The Indian government’s revocation of the autonomy and special status of Jammu and Kashmir "violates the rights of representation and participation guaranteed to the people" under the Indian constitution and in international law, and "is a blow to the rule of law and human rights in the state and in India", the International Commission of Jurists (ICJ) said in a statement.
Indian parliament this week approved a proposal by the Hindu nationalist-led government that strips statehood from Jammu and Kashmir, splitting the region into two union territories.
The legislation was introduced alongside a presidential order that takes from the region and its people some political autonomy and hereditary rights by revoking Article 370 of India’s Constitution.
The changes will also lift a ban on property purchases by nonresidents of Kashmir, opening the way for Indians outside the territory to invest and settle there. The local Muslim population has long feared such measures would change Kashmir’s demography, culture and way of life.
An indefinite security lockdown has kept most of the region’s 7 million people in their homes and in the dark about the changes. Critics have already likened Kashmir’s proposed new arrangement to the West Bank or Tibet, with settlers — armed or civilian — living in guarded compounds among disenfranchised locals.
“The Indian government has pushed through these changes in contravention of domestic and international standards [...] accompanied by draconian new restrictions on freedoms of expression, assembly, and travel, and with an influx of thousands of unaccountable security personnel,” said ICJ Secretary General Sam Zarifi in the statement.
“The legality of the Indian government’s measures to eviscerate Article 370 will certainly be tested before the Indian judiciary, which should look closely at the serious violations of proper legislative and constitutional processes,” Zarifi said. “All eyes are now on the Indian Supreme Court to fulfill its functions in defense of the rights of people of Jammu and Kashmir and the Indian constitution.”
The procedure adopted to revoke the special status and autonomy of Jammu and Kashmir appears to be incompatible with judgments and observations of high courts and the Indian Supreme Court, who have clarified that the President of India would need the agreement of the government of Jammu and Kashmir to change its status, read the statement by the international human rights non-governmental organisation.

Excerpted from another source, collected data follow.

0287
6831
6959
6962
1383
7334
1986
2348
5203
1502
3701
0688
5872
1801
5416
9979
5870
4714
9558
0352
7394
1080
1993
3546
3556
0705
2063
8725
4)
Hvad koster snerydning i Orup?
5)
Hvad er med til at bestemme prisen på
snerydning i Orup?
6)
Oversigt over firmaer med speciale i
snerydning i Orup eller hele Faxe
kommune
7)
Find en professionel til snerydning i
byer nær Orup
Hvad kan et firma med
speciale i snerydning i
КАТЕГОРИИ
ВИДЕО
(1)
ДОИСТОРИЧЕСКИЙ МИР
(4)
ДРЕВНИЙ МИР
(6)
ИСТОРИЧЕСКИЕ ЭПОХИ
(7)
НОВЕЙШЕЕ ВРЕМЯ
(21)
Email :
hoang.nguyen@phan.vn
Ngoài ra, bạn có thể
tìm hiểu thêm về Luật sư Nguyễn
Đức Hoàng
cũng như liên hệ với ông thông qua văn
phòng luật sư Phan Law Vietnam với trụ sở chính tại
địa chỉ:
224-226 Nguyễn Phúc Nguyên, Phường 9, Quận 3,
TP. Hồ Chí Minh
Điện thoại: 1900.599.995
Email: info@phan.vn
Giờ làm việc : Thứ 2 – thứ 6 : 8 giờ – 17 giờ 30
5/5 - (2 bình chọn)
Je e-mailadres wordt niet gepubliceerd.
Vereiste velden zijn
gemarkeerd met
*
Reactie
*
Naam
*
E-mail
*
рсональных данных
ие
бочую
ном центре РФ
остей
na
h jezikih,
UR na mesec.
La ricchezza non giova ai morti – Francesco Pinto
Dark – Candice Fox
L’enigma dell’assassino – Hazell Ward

Zarifi noted that the Indian government rushed through the amendments at a time when Jammu and Kashmir was under the direct rule of the Central Government, and the state legislature was dissolved.
The statement also refers to the reports by the United Nations High Commissioner for Human Rights on Kashmir that speak about the grave human rights violations — including unlawful killings, enforced disappearances and torture — committed with impunity by Indian security forces.
The UN High Commissioner for Human Rights in both reports recommended to the Indian government to “fully respect the right of self-determination of the people of Kashmir as protected under international law”, noted the statement.
"The ICJ condemns the legislative steps taken with respect to Jammu and Kashmir, and calls on the Indian government to implement in full the UN High Commissioner’s recommendations," read the statement.